- _WORK REQUEST_
Find the line containing "Forgery of British" in the entries below. Restate it and each line after it, word for word, up to and including the line containing "er here in Wellington".

_ _ _ _ _

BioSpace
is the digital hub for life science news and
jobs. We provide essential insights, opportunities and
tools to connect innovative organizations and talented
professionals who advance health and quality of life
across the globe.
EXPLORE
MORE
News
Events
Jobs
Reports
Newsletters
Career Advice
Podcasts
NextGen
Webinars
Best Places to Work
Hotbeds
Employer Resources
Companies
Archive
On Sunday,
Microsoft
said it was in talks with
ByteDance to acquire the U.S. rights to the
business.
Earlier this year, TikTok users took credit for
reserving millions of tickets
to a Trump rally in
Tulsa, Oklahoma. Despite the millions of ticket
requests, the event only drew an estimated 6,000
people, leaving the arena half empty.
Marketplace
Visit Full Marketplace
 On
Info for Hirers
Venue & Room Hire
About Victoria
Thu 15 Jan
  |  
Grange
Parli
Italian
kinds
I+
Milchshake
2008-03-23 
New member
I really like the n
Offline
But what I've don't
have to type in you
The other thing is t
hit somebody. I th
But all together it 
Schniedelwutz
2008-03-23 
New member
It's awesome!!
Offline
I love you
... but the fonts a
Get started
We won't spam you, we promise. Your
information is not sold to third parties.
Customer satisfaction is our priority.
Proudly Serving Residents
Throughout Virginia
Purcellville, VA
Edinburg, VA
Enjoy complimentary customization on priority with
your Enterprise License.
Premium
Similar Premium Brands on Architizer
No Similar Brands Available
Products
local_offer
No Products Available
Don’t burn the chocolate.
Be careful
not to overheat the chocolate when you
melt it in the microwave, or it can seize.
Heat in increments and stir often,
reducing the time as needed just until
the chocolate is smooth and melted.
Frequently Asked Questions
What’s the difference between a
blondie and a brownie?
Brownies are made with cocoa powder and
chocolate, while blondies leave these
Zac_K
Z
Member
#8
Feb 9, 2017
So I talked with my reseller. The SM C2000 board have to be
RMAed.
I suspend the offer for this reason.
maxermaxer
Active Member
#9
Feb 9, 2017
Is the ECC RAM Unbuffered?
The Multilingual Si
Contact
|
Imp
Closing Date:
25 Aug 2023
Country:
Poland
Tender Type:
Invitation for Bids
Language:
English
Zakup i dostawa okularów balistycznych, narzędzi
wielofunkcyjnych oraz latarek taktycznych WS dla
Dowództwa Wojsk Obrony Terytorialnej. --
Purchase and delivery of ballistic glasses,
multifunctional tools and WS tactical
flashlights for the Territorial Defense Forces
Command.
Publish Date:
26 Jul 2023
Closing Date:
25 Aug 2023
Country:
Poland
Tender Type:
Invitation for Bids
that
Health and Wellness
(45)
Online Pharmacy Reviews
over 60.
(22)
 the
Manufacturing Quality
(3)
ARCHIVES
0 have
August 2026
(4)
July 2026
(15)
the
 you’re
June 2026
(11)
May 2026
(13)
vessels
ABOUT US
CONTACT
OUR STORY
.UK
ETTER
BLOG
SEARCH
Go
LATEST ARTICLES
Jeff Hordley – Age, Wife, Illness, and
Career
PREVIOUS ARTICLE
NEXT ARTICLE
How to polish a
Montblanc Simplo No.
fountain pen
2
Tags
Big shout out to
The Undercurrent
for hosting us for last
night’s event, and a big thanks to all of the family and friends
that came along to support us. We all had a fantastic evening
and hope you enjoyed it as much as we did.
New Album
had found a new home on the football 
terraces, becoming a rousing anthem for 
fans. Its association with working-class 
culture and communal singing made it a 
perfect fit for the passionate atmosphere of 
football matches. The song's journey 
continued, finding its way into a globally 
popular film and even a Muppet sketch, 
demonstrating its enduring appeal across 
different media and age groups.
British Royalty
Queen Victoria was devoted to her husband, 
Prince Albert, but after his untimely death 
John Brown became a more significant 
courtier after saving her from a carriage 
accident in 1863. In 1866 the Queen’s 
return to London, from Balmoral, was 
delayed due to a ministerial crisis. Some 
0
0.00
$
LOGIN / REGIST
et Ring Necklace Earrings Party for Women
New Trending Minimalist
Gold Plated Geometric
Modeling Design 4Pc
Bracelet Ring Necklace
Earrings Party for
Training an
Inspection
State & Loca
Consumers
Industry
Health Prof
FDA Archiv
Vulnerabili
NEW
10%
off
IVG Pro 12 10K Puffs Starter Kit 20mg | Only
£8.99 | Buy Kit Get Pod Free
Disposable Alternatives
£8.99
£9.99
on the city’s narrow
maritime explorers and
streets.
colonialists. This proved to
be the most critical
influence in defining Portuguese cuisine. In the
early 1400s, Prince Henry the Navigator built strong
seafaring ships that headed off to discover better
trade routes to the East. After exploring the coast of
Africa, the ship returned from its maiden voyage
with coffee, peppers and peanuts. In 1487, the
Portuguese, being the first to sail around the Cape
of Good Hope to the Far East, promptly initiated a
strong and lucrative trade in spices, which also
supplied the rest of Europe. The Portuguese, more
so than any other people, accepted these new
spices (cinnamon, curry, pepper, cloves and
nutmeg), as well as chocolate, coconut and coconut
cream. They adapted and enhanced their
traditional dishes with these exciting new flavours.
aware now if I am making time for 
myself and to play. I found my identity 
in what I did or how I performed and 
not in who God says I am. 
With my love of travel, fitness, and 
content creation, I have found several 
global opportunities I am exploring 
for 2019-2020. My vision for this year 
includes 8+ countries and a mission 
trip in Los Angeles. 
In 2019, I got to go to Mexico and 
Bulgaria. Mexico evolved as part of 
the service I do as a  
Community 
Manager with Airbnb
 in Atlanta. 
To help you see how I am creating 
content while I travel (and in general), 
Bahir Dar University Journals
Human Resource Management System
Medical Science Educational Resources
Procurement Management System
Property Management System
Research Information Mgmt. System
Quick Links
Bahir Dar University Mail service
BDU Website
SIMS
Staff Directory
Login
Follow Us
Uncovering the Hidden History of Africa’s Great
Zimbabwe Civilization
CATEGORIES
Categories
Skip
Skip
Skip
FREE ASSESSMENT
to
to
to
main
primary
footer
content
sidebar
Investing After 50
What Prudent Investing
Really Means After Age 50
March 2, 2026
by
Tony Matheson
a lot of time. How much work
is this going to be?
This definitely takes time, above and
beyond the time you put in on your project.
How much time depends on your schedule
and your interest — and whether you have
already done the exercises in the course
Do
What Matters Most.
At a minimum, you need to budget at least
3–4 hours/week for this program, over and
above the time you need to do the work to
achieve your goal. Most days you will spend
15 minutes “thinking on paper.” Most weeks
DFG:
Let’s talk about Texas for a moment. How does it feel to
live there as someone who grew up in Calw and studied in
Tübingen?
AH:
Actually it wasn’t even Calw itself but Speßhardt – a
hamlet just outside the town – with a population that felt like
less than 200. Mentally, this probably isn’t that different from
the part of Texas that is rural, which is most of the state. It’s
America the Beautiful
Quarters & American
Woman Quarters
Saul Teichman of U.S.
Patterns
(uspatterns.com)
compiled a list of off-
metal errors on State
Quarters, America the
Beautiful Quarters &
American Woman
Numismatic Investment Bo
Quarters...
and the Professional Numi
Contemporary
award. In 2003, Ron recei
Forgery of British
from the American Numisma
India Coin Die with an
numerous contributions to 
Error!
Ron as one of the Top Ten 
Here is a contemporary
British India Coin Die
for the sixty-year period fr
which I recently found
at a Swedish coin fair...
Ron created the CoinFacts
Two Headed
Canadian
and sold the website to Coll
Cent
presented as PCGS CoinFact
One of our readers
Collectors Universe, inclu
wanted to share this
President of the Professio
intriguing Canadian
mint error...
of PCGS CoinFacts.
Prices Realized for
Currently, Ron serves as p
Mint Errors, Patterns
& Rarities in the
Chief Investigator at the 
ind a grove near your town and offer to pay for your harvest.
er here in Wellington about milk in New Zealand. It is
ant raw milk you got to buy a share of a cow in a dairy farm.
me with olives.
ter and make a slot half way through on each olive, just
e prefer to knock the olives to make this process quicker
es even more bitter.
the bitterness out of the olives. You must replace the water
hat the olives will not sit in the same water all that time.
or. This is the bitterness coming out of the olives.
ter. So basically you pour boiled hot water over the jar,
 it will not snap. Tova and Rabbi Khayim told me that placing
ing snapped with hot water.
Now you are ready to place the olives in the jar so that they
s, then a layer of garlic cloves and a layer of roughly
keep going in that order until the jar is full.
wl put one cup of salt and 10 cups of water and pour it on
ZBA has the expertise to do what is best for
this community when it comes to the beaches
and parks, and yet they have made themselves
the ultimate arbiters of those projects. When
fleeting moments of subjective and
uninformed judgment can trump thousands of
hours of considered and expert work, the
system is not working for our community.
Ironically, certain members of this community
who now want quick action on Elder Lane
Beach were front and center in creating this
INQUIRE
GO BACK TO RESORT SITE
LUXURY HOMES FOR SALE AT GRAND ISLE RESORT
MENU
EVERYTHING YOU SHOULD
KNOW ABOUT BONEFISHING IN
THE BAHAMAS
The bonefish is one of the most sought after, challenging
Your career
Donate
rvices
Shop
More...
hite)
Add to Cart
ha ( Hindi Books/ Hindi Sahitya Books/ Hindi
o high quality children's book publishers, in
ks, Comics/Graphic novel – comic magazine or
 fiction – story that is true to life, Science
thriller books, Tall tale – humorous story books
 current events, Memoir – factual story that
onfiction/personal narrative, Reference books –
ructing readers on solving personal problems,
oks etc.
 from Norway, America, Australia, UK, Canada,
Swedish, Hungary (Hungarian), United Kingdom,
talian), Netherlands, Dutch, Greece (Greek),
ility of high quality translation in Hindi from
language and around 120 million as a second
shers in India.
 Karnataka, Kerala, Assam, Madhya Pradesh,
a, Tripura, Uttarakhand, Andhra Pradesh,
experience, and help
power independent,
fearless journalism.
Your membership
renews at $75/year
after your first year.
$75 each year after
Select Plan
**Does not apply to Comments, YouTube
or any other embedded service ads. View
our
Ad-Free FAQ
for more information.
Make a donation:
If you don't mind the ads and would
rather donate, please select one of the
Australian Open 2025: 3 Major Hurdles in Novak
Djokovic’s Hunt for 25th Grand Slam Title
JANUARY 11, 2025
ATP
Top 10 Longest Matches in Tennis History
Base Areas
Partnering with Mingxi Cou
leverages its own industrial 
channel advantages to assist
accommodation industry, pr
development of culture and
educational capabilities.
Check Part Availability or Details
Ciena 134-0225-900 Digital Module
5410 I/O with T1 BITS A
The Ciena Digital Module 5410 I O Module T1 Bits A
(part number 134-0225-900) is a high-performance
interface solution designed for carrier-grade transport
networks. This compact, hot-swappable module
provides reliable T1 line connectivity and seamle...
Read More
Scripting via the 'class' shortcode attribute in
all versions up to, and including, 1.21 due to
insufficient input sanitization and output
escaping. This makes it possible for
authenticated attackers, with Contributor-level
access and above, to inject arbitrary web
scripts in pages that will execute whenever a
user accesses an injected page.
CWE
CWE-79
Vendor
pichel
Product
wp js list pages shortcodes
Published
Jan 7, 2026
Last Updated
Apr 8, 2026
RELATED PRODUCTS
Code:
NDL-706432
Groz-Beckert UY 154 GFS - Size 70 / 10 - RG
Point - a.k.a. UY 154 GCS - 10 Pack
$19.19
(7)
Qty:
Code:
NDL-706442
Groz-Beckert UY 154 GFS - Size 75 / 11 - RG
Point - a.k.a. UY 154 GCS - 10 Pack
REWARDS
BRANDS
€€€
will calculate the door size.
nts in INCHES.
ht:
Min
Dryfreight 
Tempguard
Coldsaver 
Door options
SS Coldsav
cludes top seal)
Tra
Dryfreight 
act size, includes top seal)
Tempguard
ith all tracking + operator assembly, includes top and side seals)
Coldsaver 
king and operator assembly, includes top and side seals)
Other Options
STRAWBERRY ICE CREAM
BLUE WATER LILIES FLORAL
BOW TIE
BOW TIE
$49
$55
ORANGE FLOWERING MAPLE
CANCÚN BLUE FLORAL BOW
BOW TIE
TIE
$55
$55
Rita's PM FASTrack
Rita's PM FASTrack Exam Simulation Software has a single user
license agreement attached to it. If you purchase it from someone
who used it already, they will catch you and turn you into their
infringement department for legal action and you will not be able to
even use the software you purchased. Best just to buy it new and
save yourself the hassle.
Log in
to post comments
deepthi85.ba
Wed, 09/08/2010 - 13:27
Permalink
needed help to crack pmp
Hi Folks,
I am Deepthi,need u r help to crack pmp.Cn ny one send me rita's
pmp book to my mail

_ _ _ _ _

- _FINAL ANSWER_
Forgery of British
from the American Numisma
India Coin Die with an
numerous contributions to 
Error!
Ron as one of the Top Ten 
Here is a contemporary
British India Coin Die
for the sixty-year period fr
which I recently found
at a Swedish coin fair...
Ron created the CoinFacts
Two Headed
Canadian
and sold the website to Coll
Cent
presented as PCGS CoinFact
One of our readers
Collectors Universe, inclu
wanted to share this
President of the Professio
intriguing Canadian
mint error...
of PCGS CoinFacts.
Prices Realized for
Currently, Ron serves as p
Mint Errors, Patterns
& Rarities in the
Chief Investigator at the 
ind a grove near your town and offer to pay for your harvest.
er here in Wellington about milk in New Zealand. It is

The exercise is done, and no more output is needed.